_Exercise goal_
Would you please copy every line below that includes the string "SHAMAR"?

▼▼▼

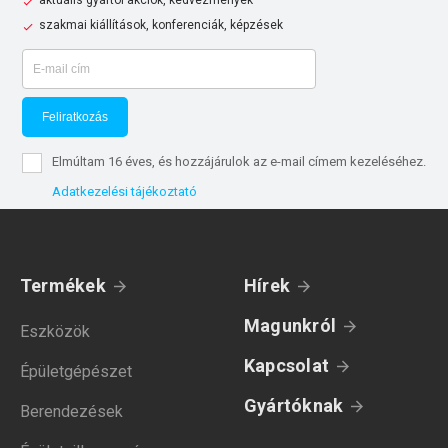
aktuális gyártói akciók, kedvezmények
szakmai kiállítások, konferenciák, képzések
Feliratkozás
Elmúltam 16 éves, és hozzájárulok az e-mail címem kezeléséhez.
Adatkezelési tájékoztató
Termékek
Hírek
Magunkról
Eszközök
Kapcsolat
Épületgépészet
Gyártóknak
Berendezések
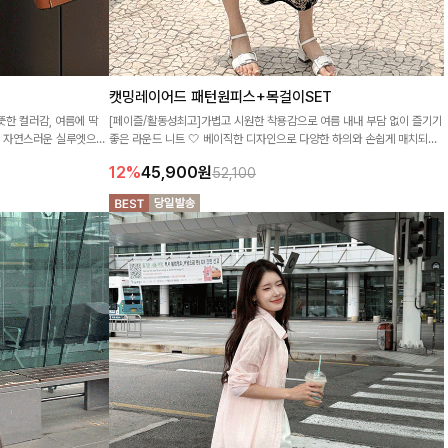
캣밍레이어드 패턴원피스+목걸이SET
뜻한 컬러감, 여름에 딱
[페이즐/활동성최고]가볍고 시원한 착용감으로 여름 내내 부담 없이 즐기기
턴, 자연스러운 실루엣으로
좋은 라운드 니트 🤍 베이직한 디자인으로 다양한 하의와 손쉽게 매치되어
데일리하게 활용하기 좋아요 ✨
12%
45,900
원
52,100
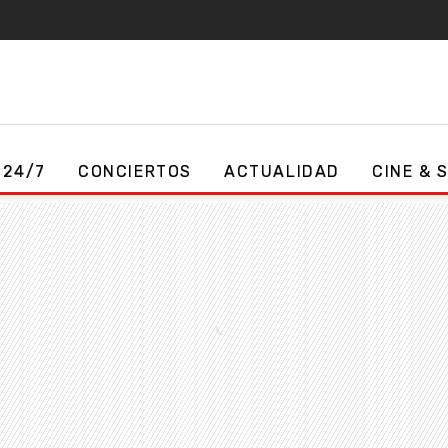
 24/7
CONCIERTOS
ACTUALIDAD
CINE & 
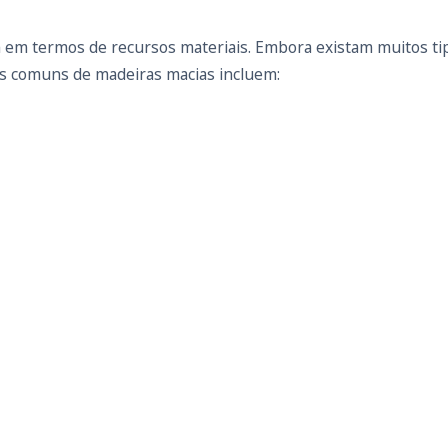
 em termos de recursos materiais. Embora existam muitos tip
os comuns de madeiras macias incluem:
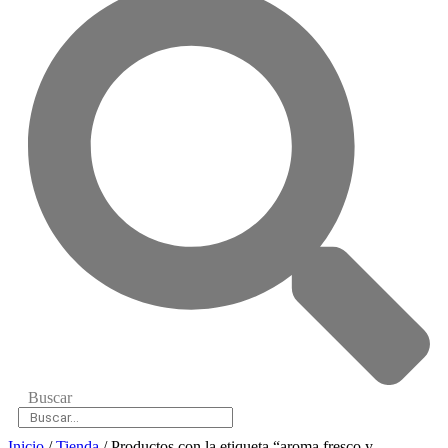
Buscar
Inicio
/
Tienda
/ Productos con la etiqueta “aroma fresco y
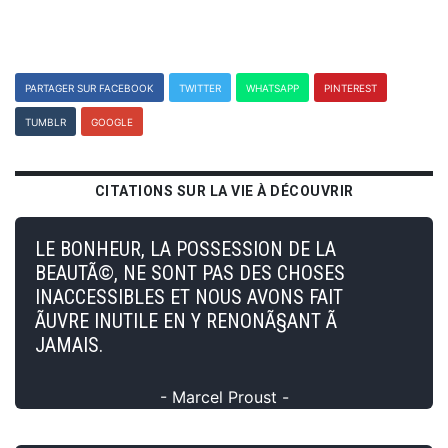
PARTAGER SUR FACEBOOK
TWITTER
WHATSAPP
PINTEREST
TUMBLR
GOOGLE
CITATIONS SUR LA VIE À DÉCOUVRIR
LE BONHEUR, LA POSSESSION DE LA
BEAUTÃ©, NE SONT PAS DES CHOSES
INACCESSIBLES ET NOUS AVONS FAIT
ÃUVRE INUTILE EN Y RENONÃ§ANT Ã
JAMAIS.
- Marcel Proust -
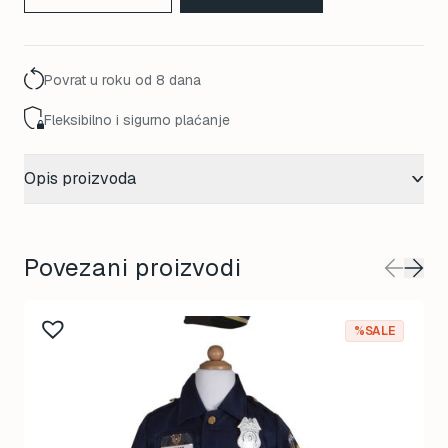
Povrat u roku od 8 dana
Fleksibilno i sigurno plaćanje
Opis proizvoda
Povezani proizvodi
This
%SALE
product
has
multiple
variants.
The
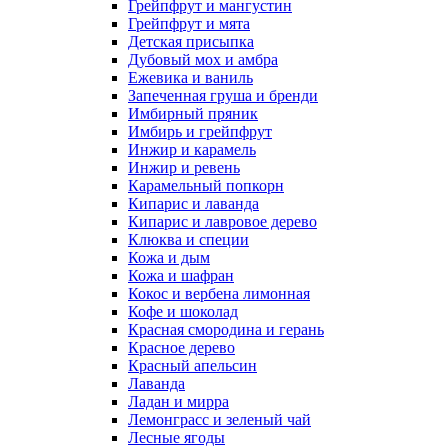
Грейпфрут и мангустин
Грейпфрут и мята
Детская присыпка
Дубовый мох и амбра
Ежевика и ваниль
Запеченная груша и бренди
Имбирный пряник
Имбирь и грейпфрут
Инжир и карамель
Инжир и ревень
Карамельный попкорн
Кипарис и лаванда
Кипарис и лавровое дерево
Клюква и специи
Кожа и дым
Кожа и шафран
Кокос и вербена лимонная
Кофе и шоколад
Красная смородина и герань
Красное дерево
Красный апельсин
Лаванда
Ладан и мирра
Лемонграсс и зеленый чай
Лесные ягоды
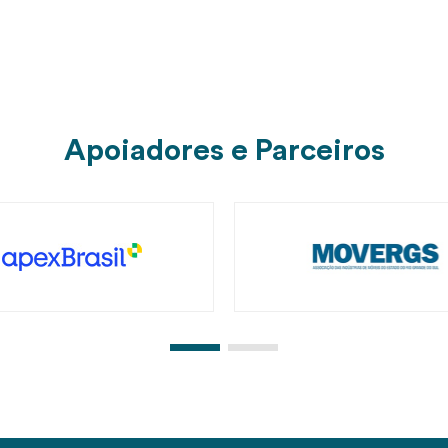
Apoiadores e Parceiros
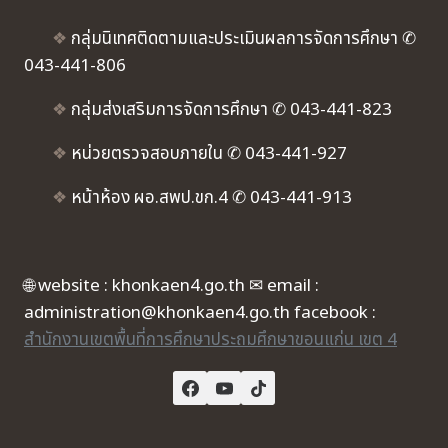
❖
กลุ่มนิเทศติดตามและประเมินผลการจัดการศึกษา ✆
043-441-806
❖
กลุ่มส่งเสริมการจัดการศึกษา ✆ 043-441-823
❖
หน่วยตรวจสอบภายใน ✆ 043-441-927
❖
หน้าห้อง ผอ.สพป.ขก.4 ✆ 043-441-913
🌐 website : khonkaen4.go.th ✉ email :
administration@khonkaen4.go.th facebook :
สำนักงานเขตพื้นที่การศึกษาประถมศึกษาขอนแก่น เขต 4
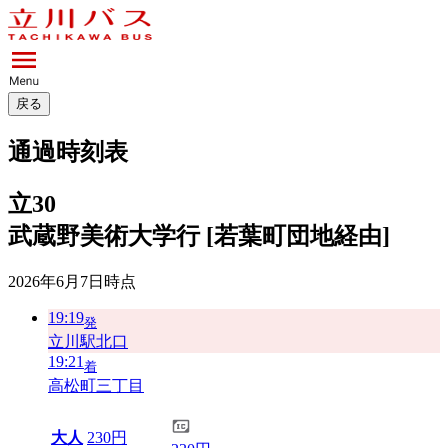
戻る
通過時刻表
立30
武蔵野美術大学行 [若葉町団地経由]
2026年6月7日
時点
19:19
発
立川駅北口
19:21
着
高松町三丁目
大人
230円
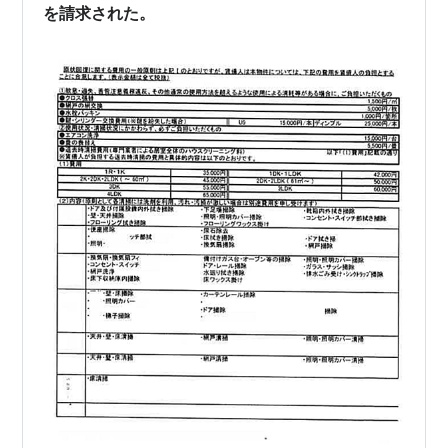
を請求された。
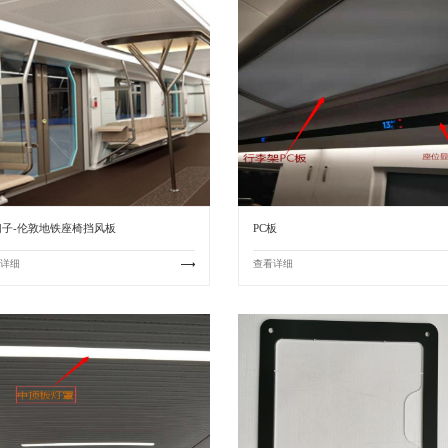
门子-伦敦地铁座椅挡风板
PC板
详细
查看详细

▲▲▲
▼▼▼

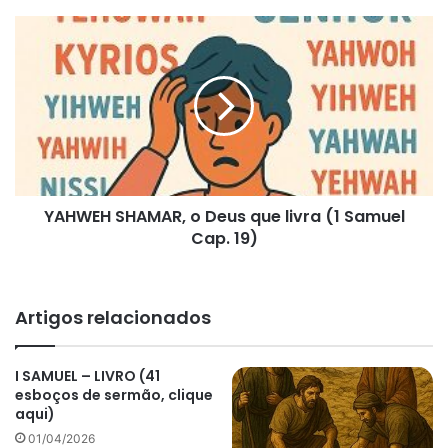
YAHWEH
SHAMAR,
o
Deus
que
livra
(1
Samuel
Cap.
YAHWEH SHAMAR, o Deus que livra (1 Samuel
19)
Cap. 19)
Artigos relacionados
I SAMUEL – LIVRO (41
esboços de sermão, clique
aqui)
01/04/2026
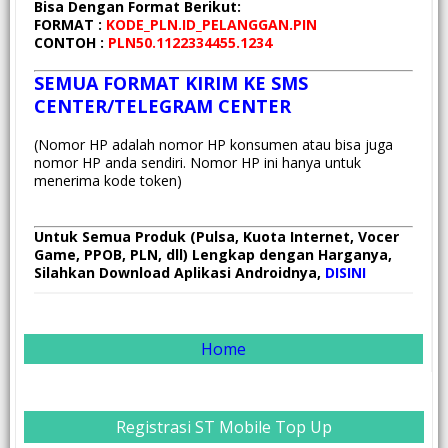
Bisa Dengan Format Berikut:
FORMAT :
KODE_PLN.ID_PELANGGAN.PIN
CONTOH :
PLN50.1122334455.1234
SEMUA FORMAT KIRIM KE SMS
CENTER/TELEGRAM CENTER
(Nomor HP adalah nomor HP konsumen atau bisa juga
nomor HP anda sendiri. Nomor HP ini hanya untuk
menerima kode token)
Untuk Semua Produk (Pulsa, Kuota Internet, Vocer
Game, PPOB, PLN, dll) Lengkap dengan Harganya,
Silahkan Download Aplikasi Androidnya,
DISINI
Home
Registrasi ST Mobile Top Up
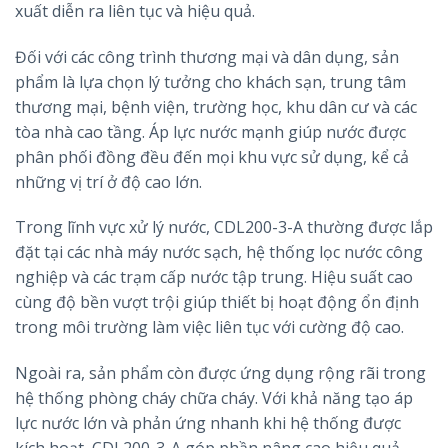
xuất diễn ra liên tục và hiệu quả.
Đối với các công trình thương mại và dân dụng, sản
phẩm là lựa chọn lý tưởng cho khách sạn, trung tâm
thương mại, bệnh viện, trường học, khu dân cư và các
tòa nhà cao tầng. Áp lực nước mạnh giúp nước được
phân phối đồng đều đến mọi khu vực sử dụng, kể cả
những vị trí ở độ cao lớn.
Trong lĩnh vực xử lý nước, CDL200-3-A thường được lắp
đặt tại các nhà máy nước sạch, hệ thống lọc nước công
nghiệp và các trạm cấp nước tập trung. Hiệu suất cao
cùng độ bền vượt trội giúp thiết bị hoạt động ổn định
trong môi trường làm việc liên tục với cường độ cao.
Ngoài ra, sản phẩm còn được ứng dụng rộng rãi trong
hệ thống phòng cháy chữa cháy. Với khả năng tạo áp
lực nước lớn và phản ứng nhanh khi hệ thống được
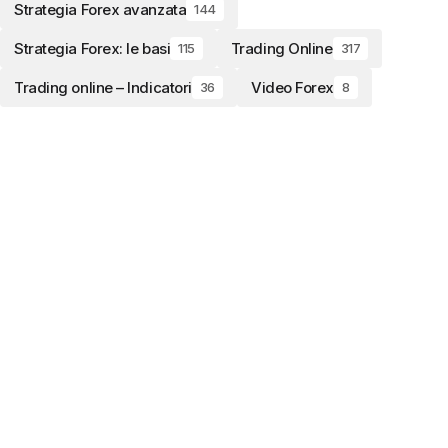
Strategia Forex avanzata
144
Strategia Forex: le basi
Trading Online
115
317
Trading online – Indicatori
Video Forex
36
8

▲▲▲

_Finished task_
SHAMAR,
YAHWEH SHAMAR, o Deus que livra (1 Samuel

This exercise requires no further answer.